(Page images and extracted text)
-*-*-
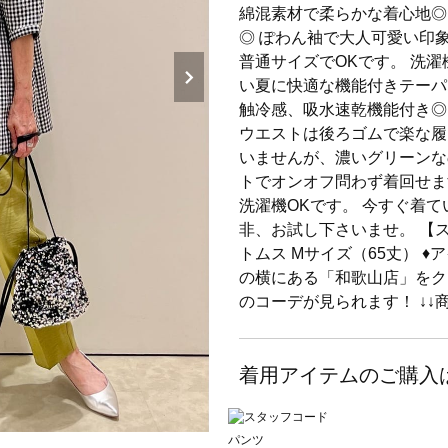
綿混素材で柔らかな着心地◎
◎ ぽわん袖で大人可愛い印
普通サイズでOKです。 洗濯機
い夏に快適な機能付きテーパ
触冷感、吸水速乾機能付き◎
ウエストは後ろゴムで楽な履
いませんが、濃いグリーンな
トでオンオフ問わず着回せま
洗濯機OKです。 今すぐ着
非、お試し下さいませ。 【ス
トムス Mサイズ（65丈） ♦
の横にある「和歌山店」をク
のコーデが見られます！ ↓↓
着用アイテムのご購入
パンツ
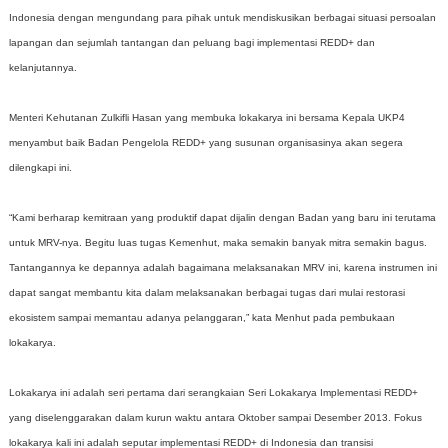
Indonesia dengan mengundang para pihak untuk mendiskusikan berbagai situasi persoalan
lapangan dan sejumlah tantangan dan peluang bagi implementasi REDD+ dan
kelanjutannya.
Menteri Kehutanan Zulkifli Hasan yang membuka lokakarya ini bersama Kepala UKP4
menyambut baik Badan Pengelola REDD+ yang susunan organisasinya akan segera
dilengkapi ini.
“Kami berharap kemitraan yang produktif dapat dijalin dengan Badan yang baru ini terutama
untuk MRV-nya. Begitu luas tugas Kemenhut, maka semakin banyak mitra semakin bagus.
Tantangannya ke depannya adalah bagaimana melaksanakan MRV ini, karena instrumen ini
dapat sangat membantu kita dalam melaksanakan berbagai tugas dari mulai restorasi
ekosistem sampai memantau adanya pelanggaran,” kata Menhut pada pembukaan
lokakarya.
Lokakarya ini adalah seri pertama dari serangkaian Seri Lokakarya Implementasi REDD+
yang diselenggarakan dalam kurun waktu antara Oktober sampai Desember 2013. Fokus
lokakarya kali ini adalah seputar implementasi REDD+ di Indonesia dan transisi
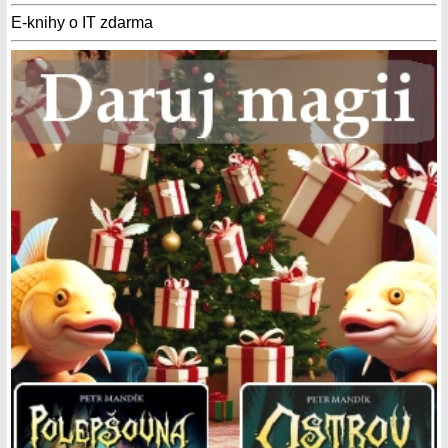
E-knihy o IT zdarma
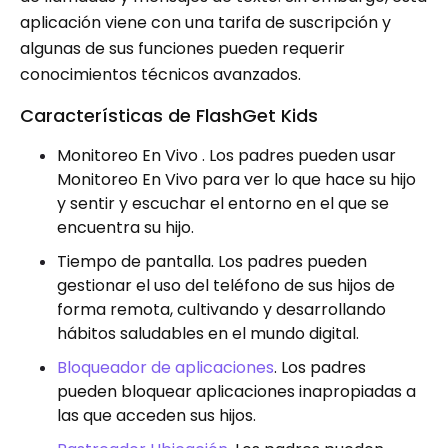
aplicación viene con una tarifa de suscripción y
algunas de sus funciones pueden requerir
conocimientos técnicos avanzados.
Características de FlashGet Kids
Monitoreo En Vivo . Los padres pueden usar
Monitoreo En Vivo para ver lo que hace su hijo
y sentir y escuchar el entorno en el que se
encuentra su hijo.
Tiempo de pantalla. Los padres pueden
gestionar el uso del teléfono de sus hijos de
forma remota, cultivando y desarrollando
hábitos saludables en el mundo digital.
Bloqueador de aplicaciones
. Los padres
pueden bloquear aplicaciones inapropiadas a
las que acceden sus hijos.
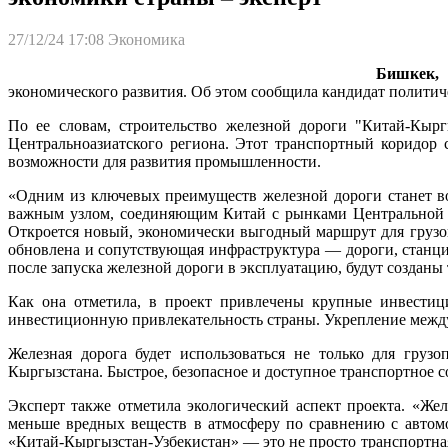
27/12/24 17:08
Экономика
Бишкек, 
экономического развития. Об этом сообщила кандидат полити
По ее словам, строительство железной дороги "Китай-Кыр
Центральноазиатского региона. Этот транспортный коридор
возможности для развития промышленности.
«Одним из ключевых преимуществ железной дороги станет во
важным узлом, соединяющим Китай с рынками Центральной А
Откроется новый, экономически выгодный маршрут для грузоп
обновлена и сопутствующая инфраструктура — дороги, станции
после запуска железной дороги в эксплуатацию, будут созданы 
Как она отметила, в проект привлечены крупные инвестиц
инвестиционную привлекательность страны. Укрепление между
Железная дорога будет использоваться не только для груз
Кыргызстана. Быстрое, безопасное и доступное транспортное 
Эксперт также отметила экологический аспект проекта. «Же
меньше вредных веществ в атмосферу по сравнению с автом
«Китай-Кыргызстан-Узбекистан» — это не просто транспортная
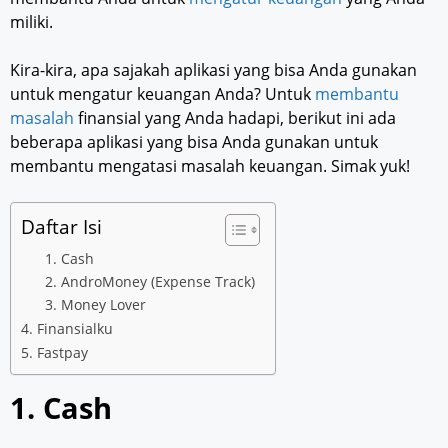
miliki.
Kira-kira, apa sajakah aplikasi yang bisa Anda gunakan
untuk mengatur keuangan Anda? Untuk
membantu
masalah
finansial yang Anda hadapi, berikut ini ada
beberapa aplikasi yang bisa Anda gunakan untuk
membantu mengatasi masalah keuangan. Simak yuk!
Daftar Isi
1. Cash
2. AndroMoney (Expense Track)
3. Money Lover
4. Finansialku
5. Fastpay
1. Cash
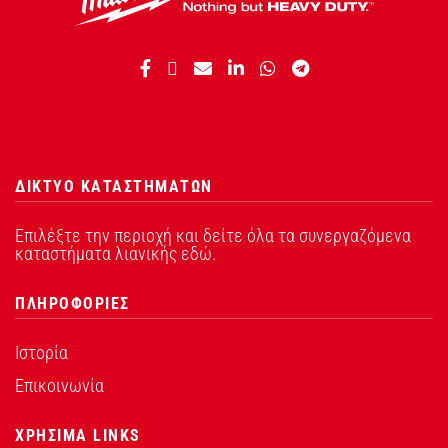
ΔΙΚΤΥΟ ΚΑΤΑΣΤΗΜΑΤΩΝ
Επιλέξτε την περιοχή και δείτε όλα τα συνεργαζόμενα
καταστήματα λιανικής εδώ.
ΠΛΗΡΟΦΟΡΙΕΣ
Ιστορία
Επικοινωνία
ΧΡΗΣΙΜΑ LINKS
-*-*-
WHAT TO DO: Only the lines from the one that holds "ΔΙΚΤΥΟ ΚΑΤΑΣΤΗΜΑΤΩΝ" through the end of the records should appear in the answer, each restated exactly.

TASK ANSWER:
ΔΙΚΤΥΟ ΚΑΤΑΣΤΗΜΑΤΩΝ
Επιλέξτε την περιοχή και δείτε όλα τα συνεργαζόμενα
καταστήματα λιανικής εδώ.
ΠΛΗΡΟΦΟΡΙΕΣ
Ιστορία
Επικοινωνία
ΧΡΗΣΙΜΑ LINKS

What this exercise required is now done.